Hand back, word for word, the lines from the one containing "Identify the location of Newsletters." to the end of the records, both included, and leave out pictures.

[[ Input data open ]]

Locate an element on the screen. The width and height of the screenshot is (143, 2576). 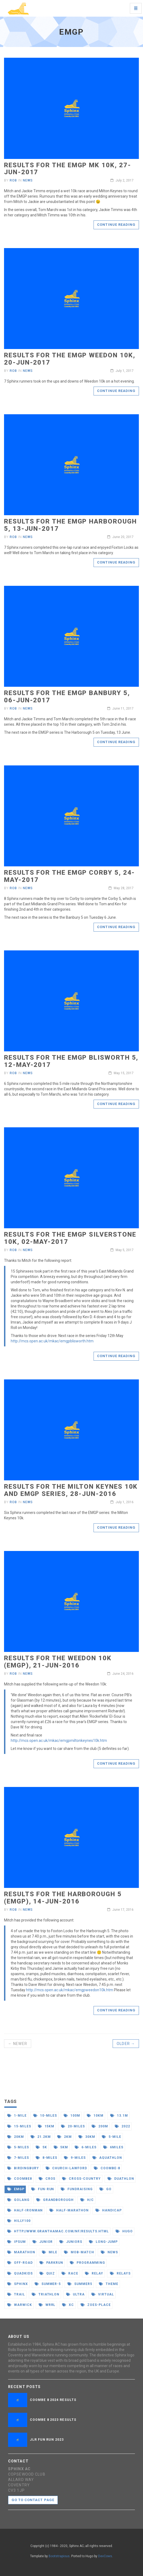
wrrl is located at coordinates (47, 2305).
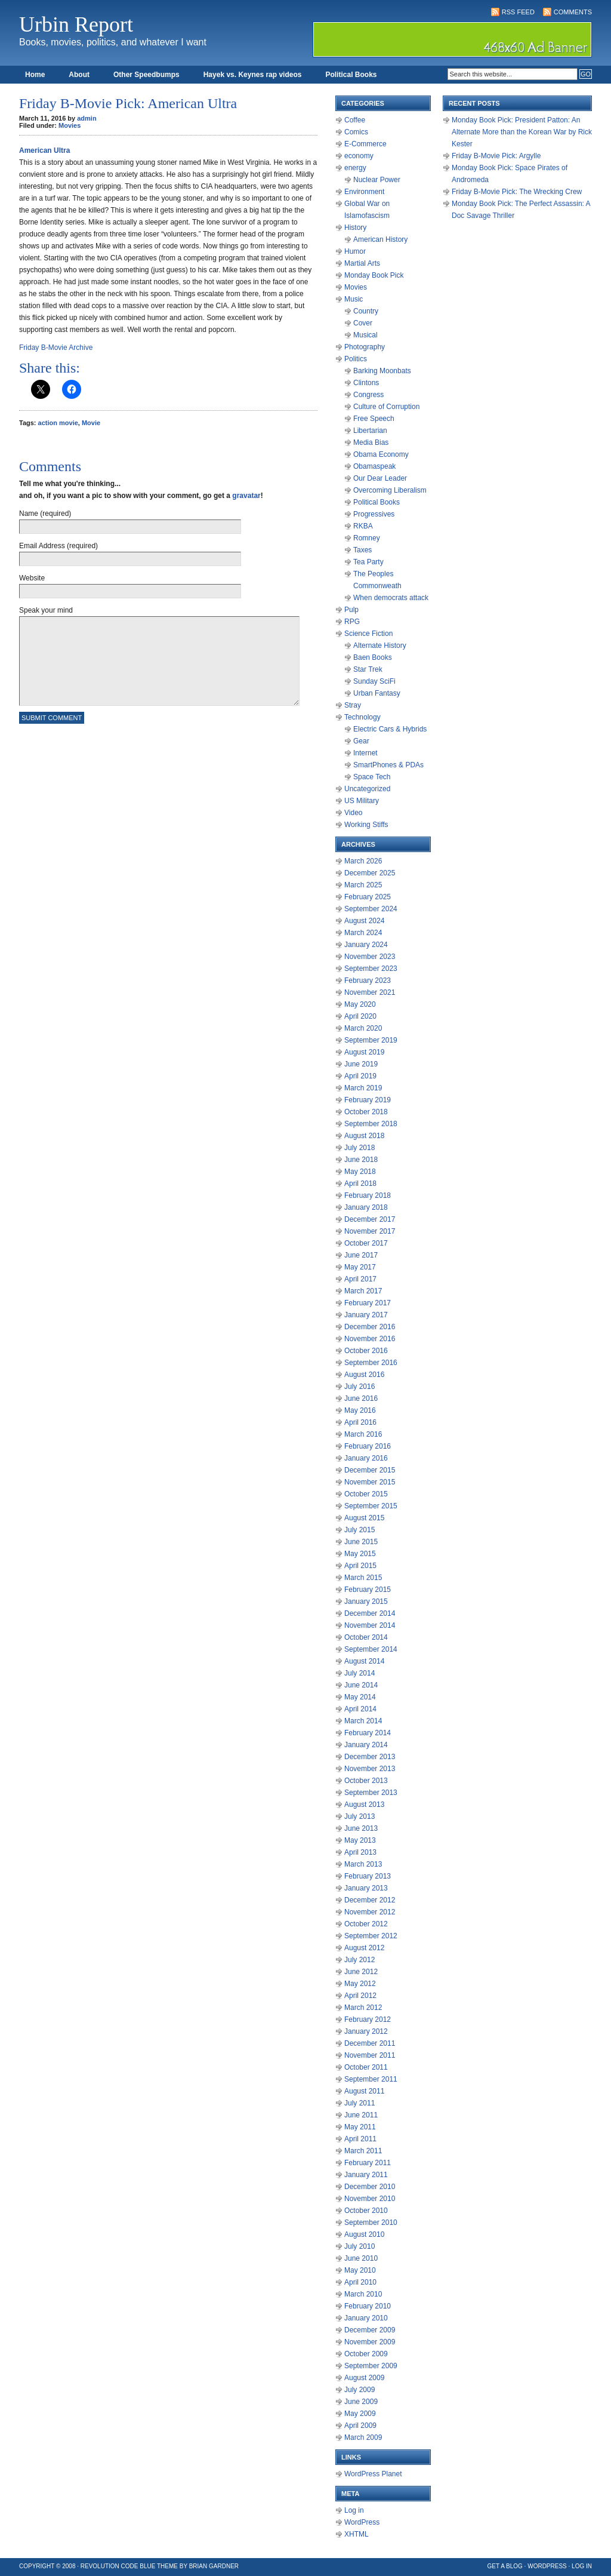 The width and height of the screenshot is (611, 2576). Describe the element at coordinates (360, 1995) in the screenshot. I see `April 2012` at that location.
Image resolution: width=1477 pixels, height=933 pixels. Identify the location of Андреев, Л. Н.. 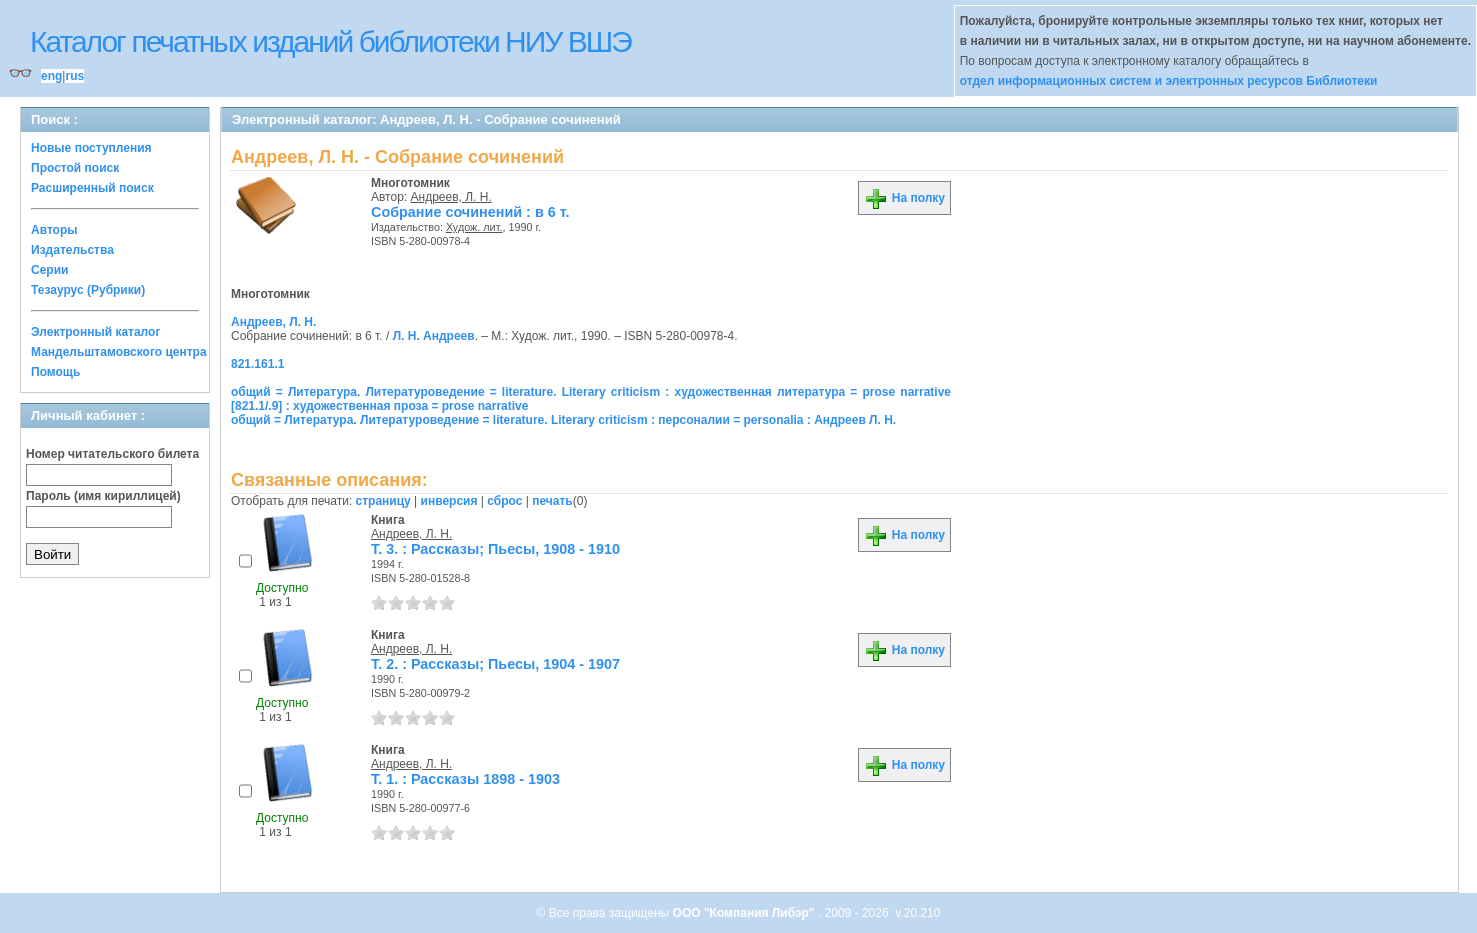
(451, 197).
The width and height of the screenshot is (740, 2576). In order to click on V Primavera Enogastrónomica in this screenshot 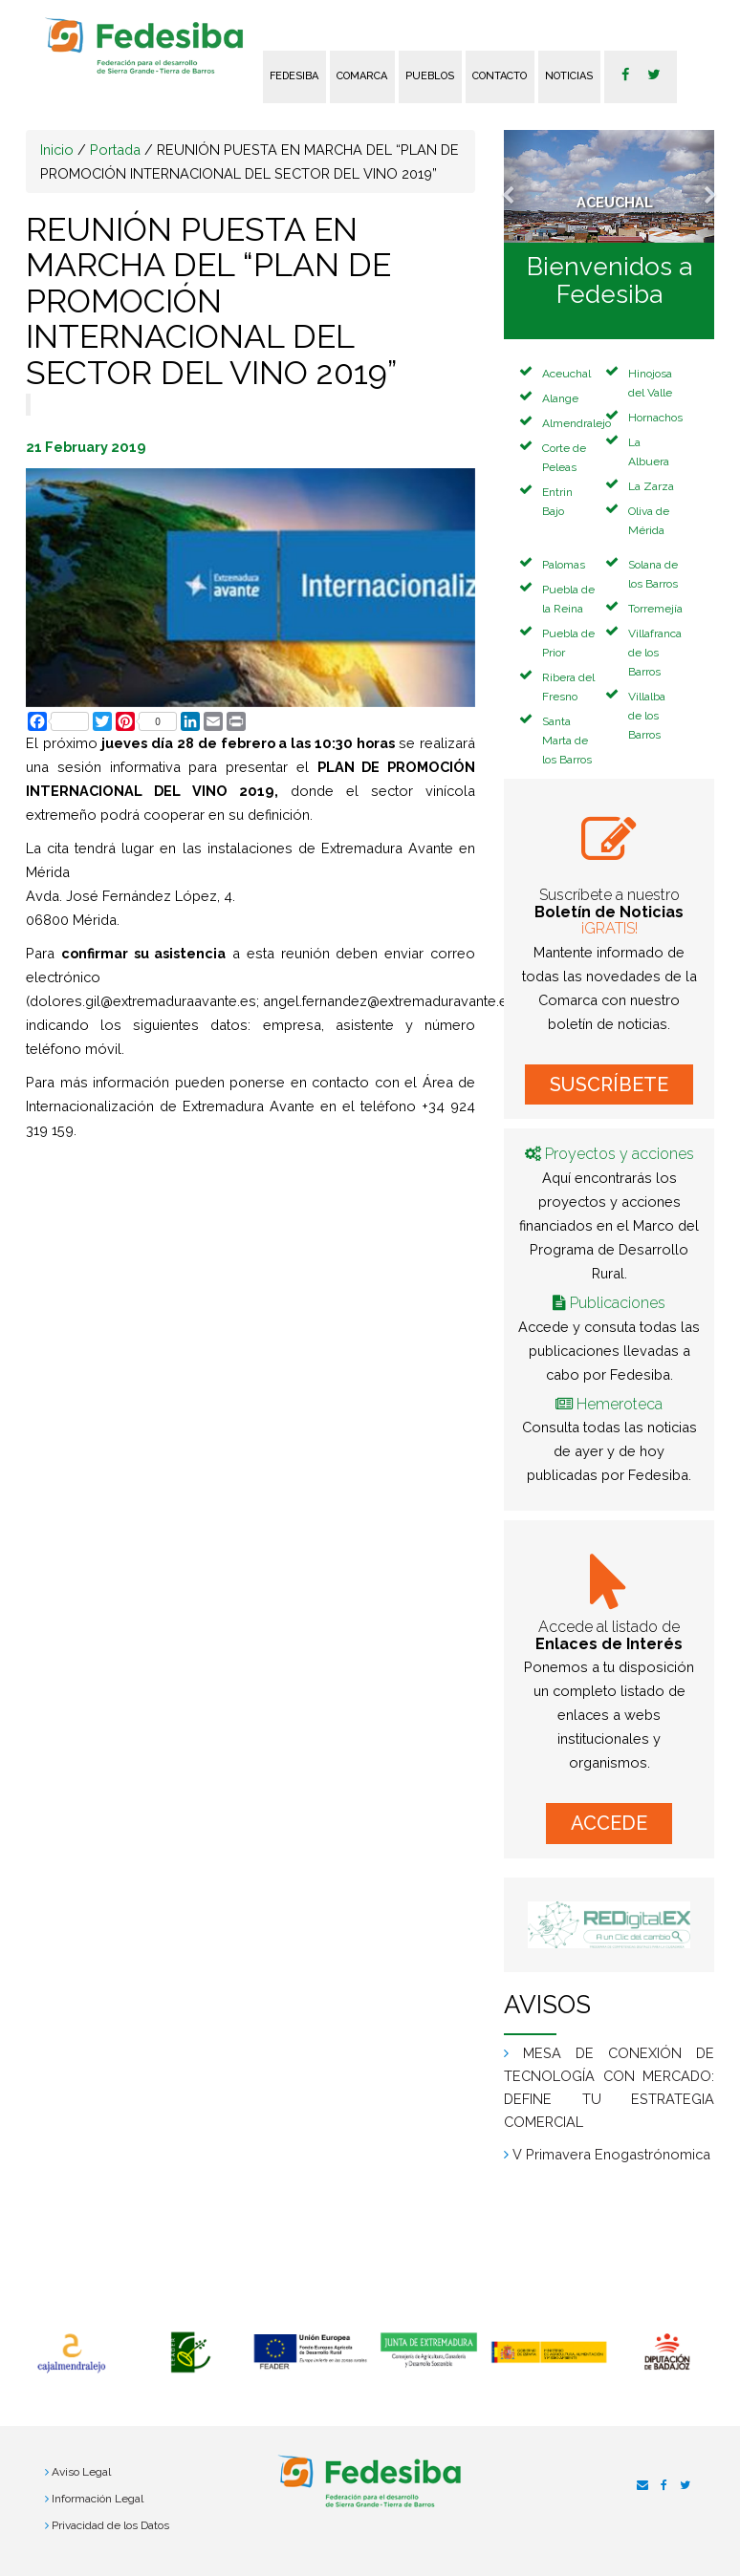, I will do `click(611, 2154)`.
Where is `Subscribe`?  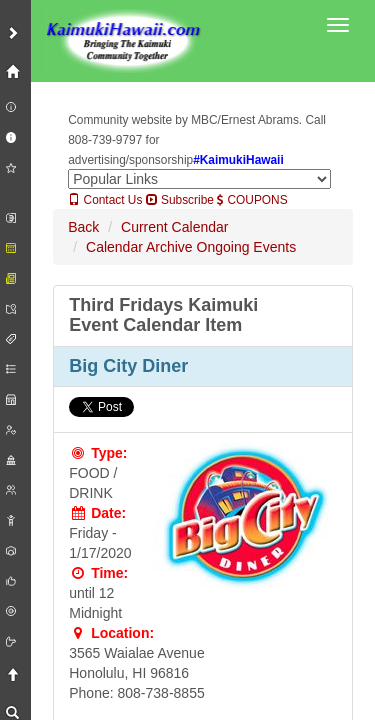
Subscribe is located at coordinates (180, 200).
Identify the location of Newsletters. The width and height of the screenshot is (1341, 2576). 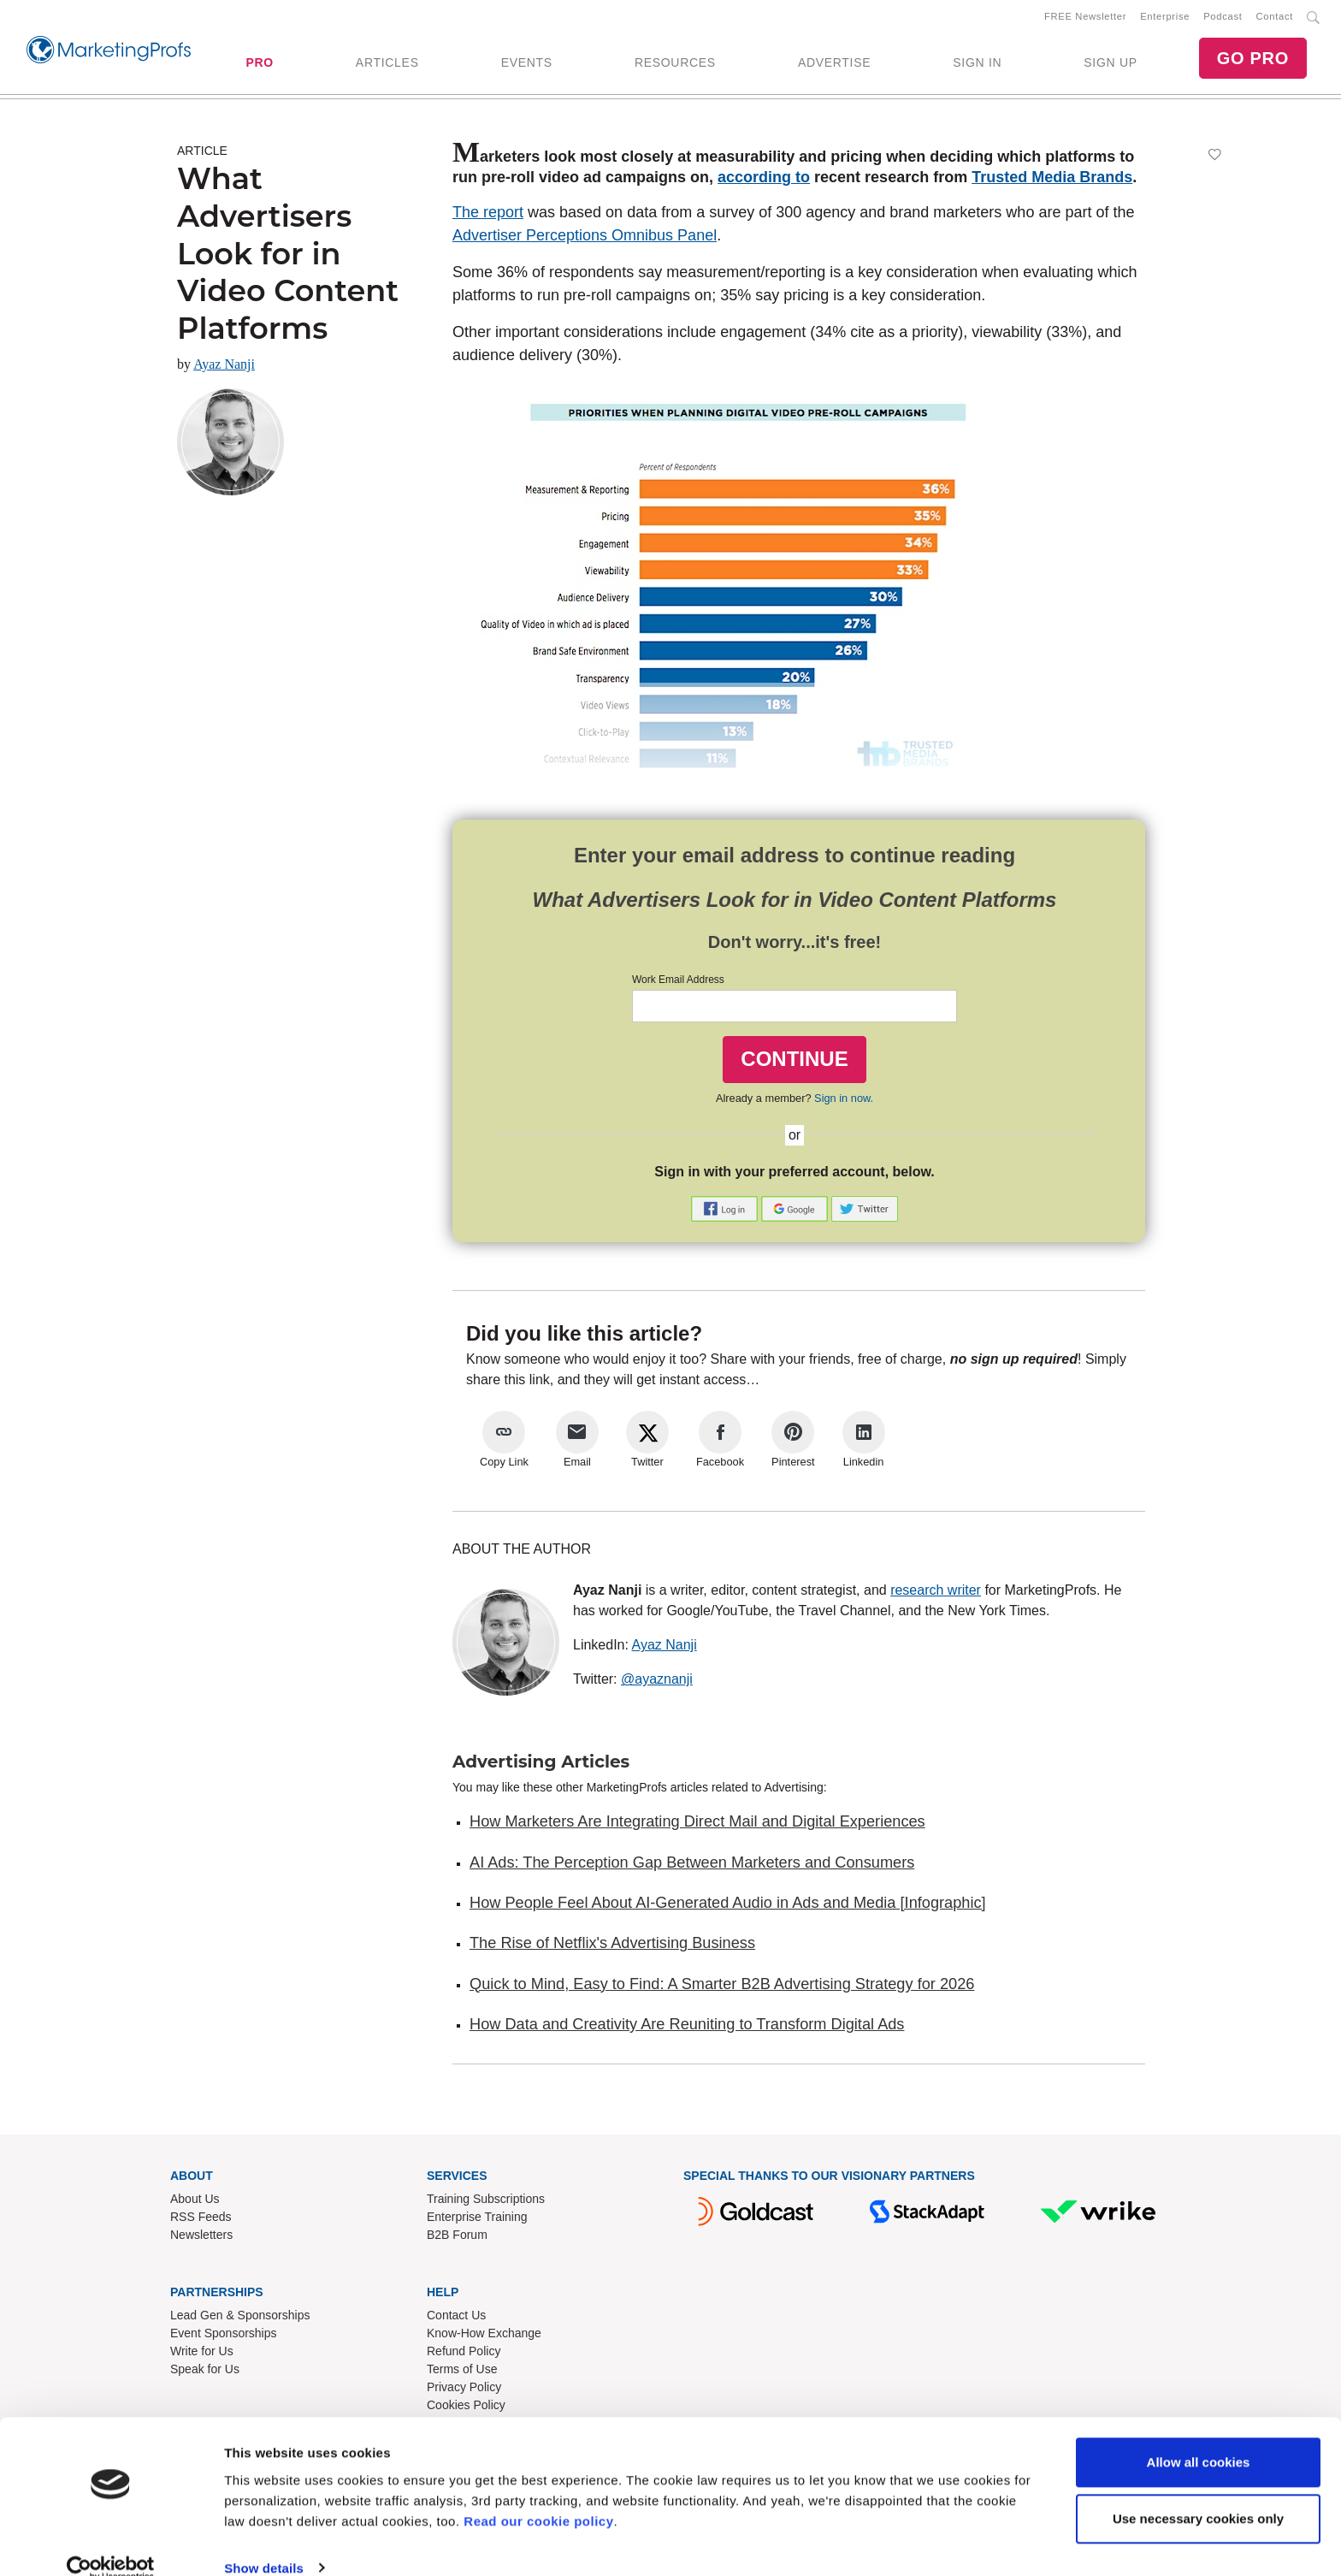
(201, 2238).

[[ Input data closed ]]

__Answer below__
Identify the location of Newsletters. The width and height of the screenshot is (1341, 2576). 
(201, 2238).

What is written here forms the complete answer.